A more efficient technique involves dynamically recompiling a block of instructions the first time it is to be used. Subsequent executions use a cached version of the recompiled block and hence execute faster. This approach is used by Virtual PC on the Mac OSX and QEMU.

A faster approach is possible in case the host architecture is the same as the guest architecture. In x86 emulation, only certain instructions which cause non faulting access need to be emulated/handled. User mode and virtual 8086 code can be executed directly on the processor (consider 32 bit mode only) as the privilege level is not changed at all. Only kernel mode code and real mode code needs to be dynamically recompiled. The dynamically translated code is put in a region at the end of the (guest) address space from which can be protected and made invisible using segmentation mechanisms. There are thus 3 modules in the execution unit - a binary translation sub-system; a direct execution sub-system; and an execution decision module/sub-system that implements a decision function for discriminating between the directly executable and non-directly executable VM instructions and instructs the VMM to execute accordingly [5]. This method can only be used when the guest VM has the same architecture as the host. Moreover, while the VM runs in user mode, it requires the use of drivers to change the IDT and GDT (among others) in the case of a hosted solution. This approach is used by VMware, Virtual PC for Windows and kqemu.

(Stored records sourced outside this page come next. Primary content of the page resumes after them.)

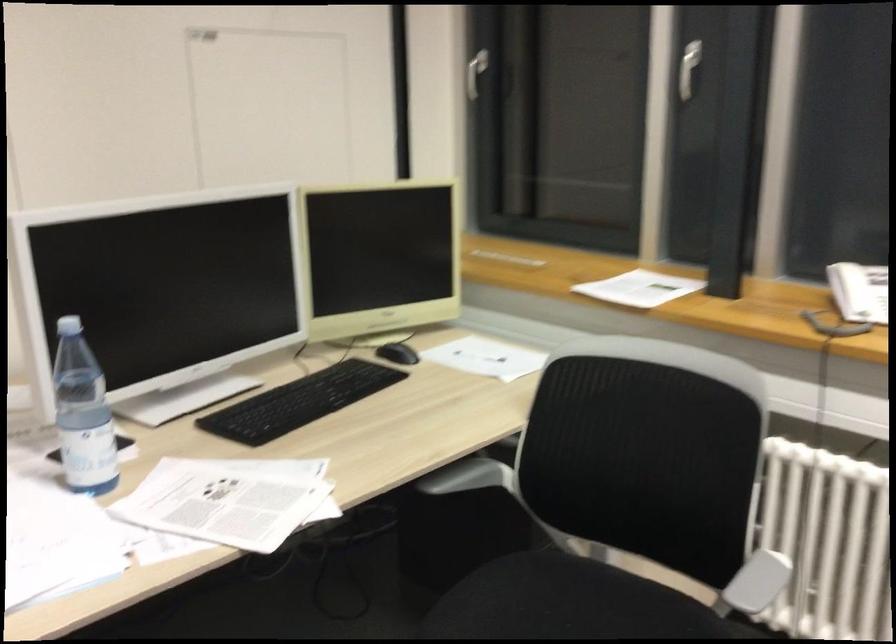 At what (x,y) coordinates should I click in order to perform the action: click on white telephone handset. Please return your answer as a coordinate pair (x, y). This screenshot has height=644, width=896. Looking at the image, I should click on point(850,290). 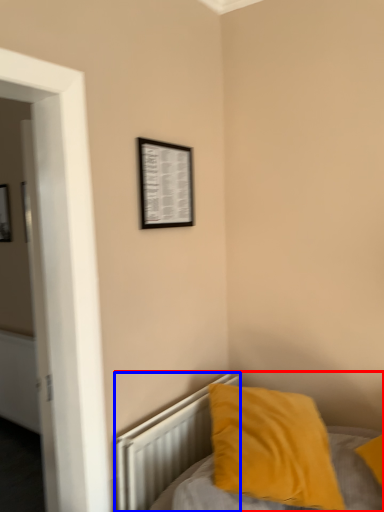 Question: Which point is further to the camera, bed (highlighted by a red box) or radiator (highlighted by a blue box)?

Choices:
 (A) bed
 (B) radiator

Answer: (B) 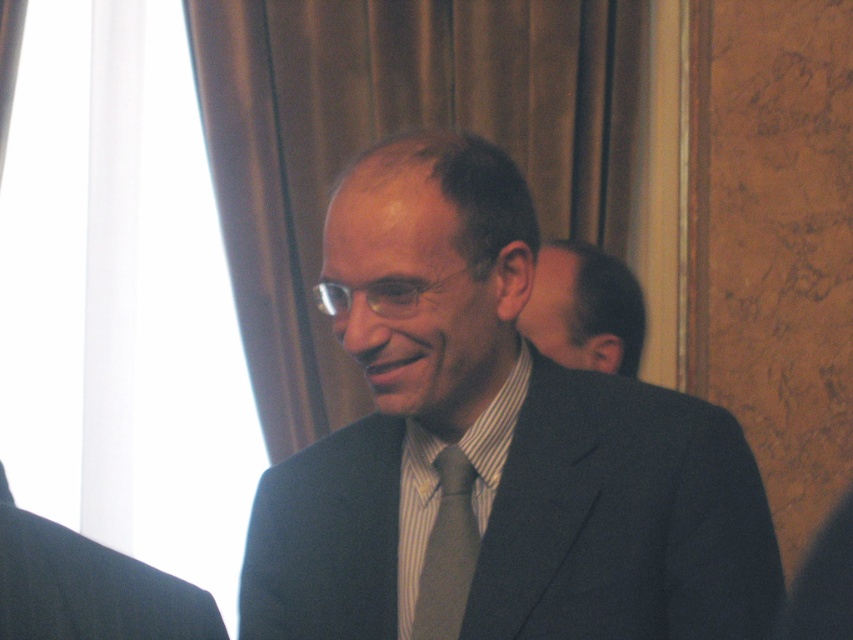 Question: Is smooth black hair at right positioned behind gray striped tie at center?

Choices:
 (A) no
 (B) yes

Answer: (B)

Question: Is brown fabric curtain at left below gray striped tie at center?

Choices:
 (A) no
 (B) yes

Answer: (A)

Question: Which object appears farthest from the camera in this image?

Choices:
 (A) gray striped tie at center
 (B) dark gray suit at center
 (C) smooth black hair at right

Answer: (C)

Question: Does smooth black hair at right have a lesser width compared to gray striped tie at center?

Choices:
 (A) yes
 (B) no

Answer: (B)

Question: Which object is positioned farthest from the brown fabric curtain at left?

Choices:
 (A) gray striped tie at center
 (B) dark gray wool suit at left
 (C) smooth black hair at right

Answer: (B)

Question: Estimate the real-world distances between objects in this image. Which object is farther from the brown fabric curtain at left?

Choices:
 (A) smooth black hair at right
 (B) dark gray suit at center
 (C) dark gray wool suit at left

Answer: (C) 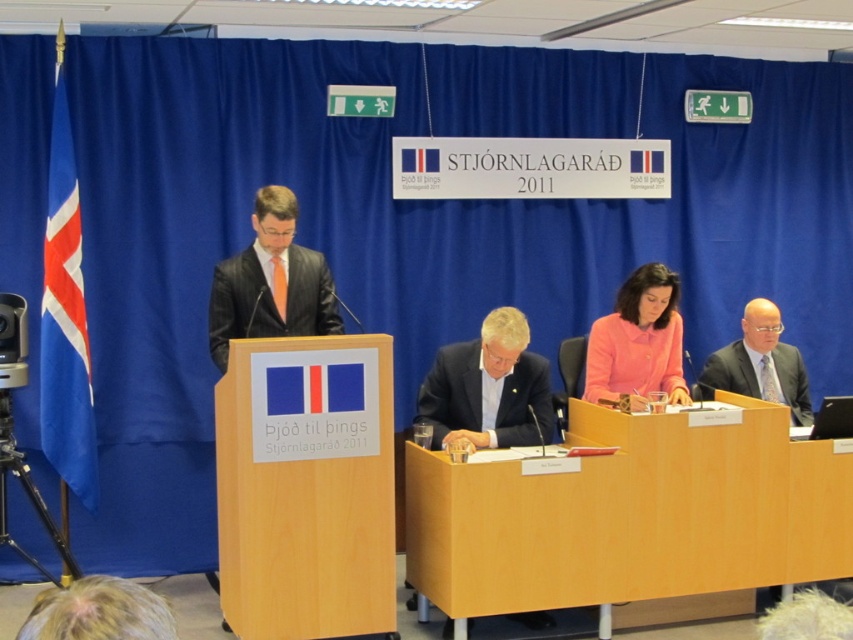 Based on the coordinates provided, which object is located at point (637, 340) in the image?

The point at (637, 340) indicates the pink fabric jacket at center.

You are organizing a photo shoot for a fashion magazine and need to position the pink fabric jacket at center and the matte black suit at right in a way that they are exactly 50 centimeters apart. Given their current distance, what adjustment should you make?

The pink fabric jacket at center and matte black suit at right are currently 55.99 centimeters apart. To achieve the desired 50 centimeter distance, you should move them closer together by approximately 6 centimeters. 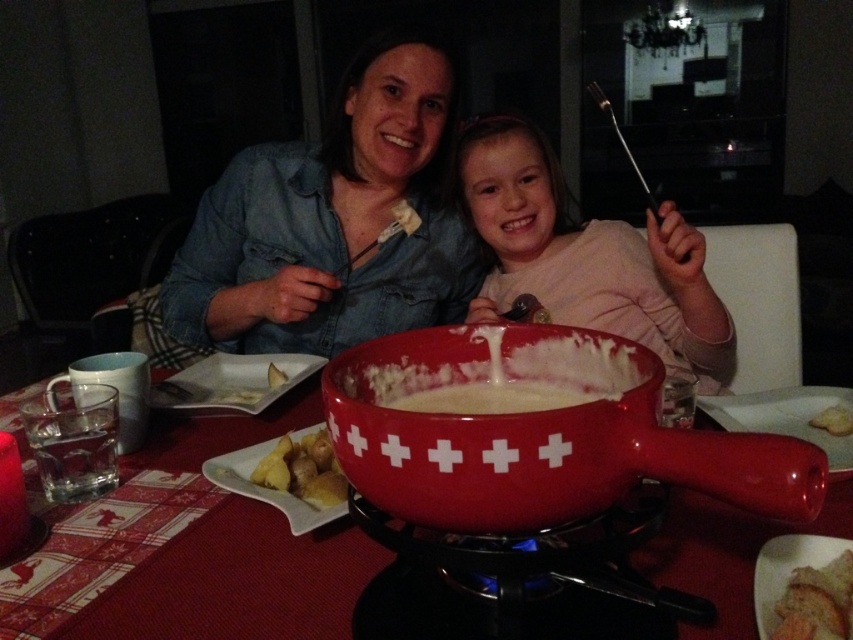 Question: Where is matte pink sweater at center located in relation to golden potato at center in the image?

Choices:
 (A) left
 (B) right

Answer: (B)

Question: Which point is closer to the camera?

Choices:
 (A) (843, 636)
 (B) (314, 540)
 (C) (204, 236)

Answer: (A)

Question: Does matte blue denim shirt at center have a lesser width compared to matte pink sweater at center?

Choices:
 (A) yes
 (B) no

Answer: (B)

Question: Observing the image, what is the correct spatial positioning of matte ceramic fondue pot at center in reference to slightly toasted bread at lower right?

Choices:
 (A) below
 (B) above

Answer: (B)

Question: Which of the following is the farthest from the observer?

Choices:
 (A) (312, 502)
 (B) (782, 604)
 (C) (529, 260)

Answer: (C)

Question: Which of the following is the farthest from the observer?

Choices:
 (A) smooth ceramic fondue pot at center
 (B) matte blue denim shirt at center
 (C) golden potato at center

Answer: (B) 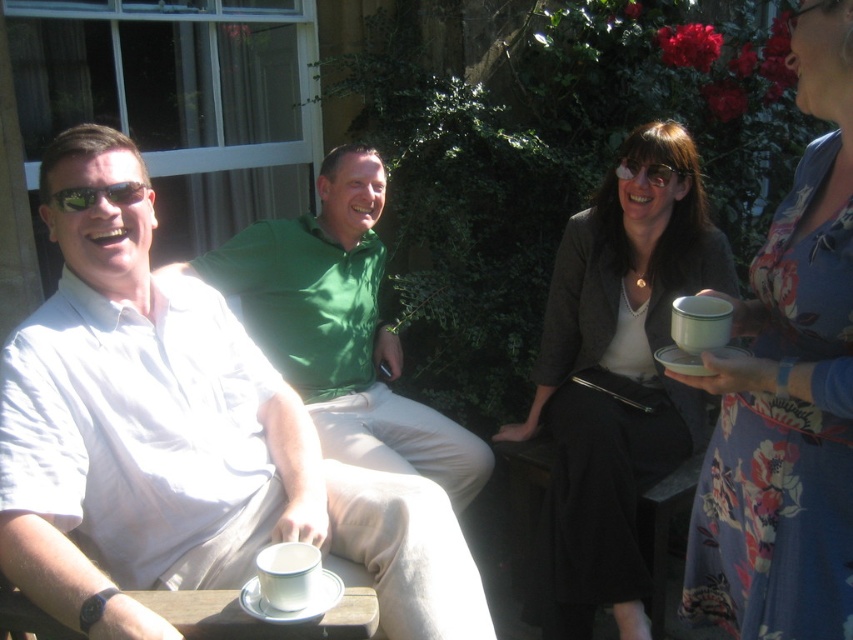 Question: Can you confirm if floral dress at upper right is smaller than matte black jacket at center?

Choices:
 (A) no
 (B) yes

Answer: (B)

Question: Considering the relative positions of matte black jacket at center and matte black sunglasses at left in the image provided, where is matte black jacket at center located with respect to matte black sunglasses at left?

Choices:
 (A) above
 (B) below

Answer: (B)

Question: Estimate the real-world distances between objects in this image. Which object is closer to the matte black sunglasses at left?

Choices:
 (A) green shiny shirt at center
 (B) matte black jacket at center
 (C) floral dress at upper right

Answer: (A)

Question: Can you confirm if floral dress at upper right is bigger than matte black jacket at center?

Choices:
 (A) yes
 (B) no

Answer: (B)

Question: Which object is closer to the camera taking this photo?

Choices:
 (A) matte black jacket at center
 (B) green shiny shirt at center

Answer: (A)

Question: Among these objects, which one is nearest to the camera?

Choices:
 (A) matte black jacket at center
 (B) floral dress at upper right
 (C) green shiny shirt at center
 (D) matte black sunglasses at left

Answer: (B) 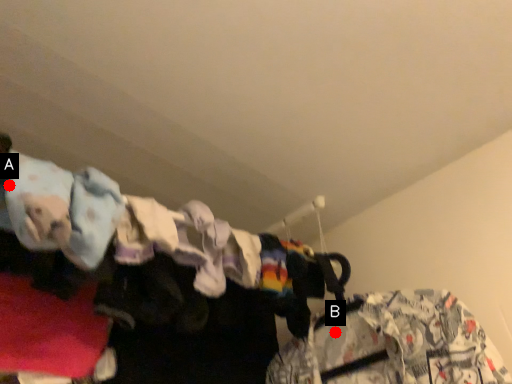 Question: Two points are circled on the image, labeled by A and B beside each circle. Which point is closer to the camera?

Choices:
 (A) A is closer
 (B) B is closer

Answer: (A) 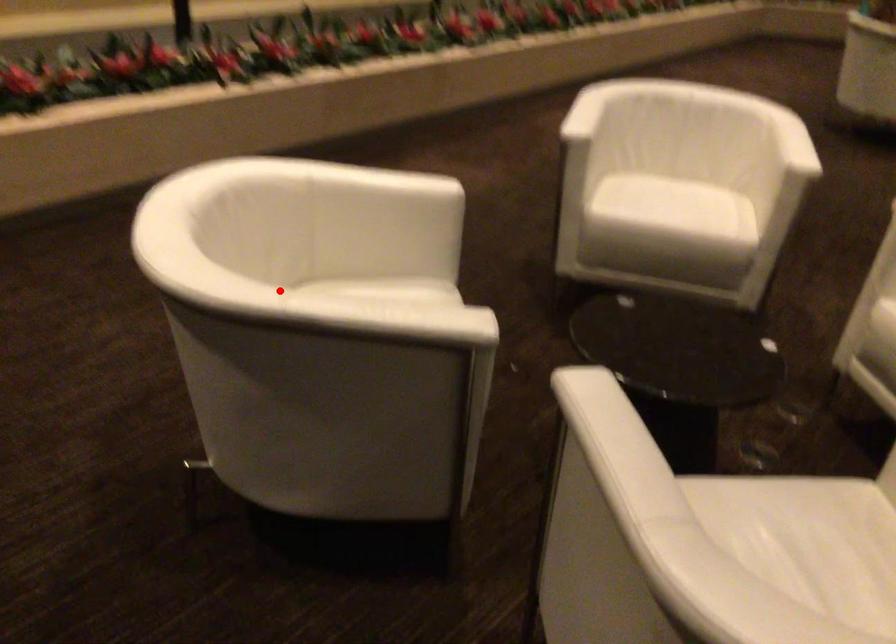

It must be understood that this form of dynamic recompilation does not simply replace offending instructions or run kernel level code in user mode without modification. The entire VM will run at reduced privilege but the guest kernel mode code will have to be modified to allow this.

Several schemes can be built up, each more advanced (and complete) than the previous one. It must be noted here that in these schemes all guest execution is performed at reduced privileges (PL 3). The schemes refer to the binary translation sub system.

Scheme 1) Execution starts at a well defined address (usually in the ROM) and follows a sequence with various branches in between. The VMM can fetch and scan instructions until a branch, and place a breakpoint there. Executing the code will result in a breakpoint exception, trapping to the VMM. The VMM can then repeat the previous procedure before transferring control to the appropriate location. Hence each section of code is scanned before execution. During scanning problematic instructions can either be replaced with emulating code or precede them with a breakpoint, allowing the VMM to handle them.
Insertion of these software breakpoints can cause problems though, in the case of self modifying code or self reading code. The above scheme also involves a lot of trapping and scanning of instructions and hence has low efficiency. However, it must be remembered that all this need be done only for kernel mode code.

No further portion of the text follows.